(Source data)

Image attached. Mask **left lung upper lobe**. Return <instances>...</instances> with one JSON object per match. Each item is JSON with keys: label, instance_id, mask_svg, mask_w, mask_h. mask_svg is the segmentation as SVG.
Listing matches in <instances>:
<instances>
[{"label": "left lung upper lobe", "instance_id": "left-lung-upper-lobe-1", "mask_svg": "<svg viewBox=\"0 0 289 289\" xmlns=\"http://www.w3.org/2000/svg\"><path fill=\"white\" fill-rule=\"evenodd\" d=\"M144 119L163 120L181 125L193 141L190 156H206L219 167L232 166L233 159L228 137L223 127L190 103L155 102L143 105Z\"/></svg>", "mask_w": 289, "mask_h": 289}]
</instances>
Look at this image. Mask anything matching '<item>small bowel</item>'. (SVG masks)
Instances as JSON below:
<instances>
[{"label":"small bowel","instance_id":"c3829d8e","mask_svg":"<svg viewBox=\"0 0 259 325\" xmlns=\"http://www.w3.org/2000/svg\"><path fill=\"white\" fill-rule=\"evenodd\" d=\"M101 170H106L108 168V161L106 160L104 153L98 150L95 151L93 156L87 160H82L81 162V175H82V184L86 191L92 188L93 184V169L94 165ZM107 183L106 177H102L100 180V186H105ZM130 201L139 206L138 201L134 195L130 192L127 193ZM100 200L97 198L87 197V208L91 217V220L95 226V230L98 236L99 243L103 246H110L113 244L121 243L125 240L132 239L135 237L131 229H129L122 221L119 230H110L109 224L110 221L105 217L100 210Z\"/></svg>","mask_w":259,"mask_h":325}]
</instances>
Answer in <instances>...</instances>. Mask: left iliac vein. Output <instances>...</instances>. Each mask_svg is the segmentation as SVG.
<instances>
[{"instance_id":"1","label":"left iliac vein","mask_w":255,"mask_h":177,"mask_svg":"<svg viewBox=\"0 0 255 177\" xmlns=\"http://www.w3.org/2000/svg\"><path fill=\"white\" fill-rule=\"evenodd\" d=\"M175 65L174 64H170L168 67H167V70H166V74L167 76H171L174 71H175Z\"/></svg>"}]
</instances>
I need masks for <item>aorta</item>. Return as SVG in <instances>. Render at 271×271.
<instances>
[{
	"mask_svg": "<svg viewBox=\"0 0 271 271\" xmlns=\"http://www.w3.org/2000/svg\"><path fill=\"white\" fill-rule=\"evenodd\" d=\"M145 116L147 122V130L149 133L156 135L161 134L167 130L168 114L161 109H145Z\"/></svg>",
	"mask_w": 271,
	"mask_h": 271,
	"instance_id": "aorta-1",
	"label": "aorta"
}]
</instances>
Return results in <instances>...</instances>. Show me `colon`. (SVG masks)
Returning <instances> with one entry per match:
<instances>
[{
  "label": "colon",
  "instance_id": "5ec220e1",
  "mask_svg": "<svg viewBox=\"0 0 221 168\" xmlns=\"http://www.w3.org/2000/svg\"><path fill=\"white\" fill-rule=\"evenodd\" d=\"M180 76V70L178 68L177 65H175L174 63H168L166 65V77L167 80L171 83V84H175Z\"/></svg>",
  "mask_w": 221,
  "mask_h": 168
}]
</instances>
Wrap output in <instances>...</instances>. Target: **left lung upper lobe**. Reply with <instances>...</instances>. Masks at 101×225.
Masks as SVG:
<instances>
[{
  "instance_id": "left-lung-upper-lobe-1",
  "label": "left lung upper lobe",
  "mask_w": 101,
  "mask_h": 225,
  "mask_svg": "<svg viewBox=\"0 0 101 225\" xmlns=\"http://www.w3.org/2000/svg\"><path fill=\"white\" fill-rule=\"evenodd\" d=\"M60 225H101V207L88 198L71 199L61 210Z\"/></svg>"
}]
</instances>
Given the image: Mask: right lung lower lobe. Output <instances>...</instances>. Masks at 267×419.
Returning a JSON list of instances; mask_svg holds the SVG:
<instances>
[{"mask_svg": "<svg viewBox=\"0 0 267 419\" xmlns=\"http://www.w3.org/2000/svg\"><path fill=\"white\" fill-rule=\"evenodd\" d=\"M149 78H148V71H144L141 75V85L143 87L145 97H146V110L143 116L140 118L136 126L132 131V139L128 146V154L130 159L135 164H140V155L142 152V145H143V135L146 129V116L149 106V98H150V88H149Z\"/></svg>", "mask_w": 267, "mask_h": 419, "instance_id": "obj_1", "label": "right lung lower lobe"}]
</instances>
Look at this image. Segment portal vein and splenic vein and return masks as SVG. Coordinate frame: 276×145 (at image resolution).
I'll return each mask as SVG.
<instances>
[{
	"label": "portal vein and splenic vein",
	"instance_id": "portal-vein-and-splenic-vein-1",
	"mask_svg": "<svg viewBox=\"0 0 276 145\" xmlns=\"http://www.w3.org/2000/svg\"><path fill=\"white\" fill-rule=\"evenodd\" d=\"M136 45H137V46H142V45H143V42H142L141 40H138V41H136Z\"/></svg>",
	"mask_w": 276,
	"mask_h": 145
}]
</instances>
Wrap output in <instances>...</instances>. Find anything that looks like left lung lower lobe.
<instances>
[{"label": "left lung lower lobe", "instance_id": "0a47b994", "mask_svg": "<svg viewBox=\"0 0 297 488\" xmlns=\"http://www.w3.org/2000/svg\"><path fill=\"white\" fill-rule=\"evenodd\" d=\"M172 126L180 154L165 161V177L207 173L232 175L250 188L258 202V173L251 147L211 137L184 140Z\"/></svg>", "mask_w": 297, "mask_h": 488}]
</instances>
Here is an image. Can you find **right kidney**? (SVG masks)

## WORK REQUEST
Starting from the line containing "Wrap output in <instances>...</instances>. Find" and ending with the final line of the data, reproduce each line exactly as it appears, including no other lines.

## ANSWER FOR THIS EXERCISE
Wrap output in <instances>...</instances>. Find anything that looks like left lung lower lobe.
<instances>
[{"label": "left lung lower lobe", "instance_id": "0a47b994", "mask_svg": "<svg viewBox=\"0 0 297 488\" xmlns=\"http://www.w3.org/2000/svg\"><path fill=\"white\" fill-rule=\"evenodd\" d=\"M172 126L180 154L165 161V177L207 173L232 175L250 188L258 202V173L251 147L211 137L184 140Z\"/></svg>", "mask_w": 297, "mask_h": 488}]
</instances>
Here is an image. Can you find **right kidney**? (SVG masks)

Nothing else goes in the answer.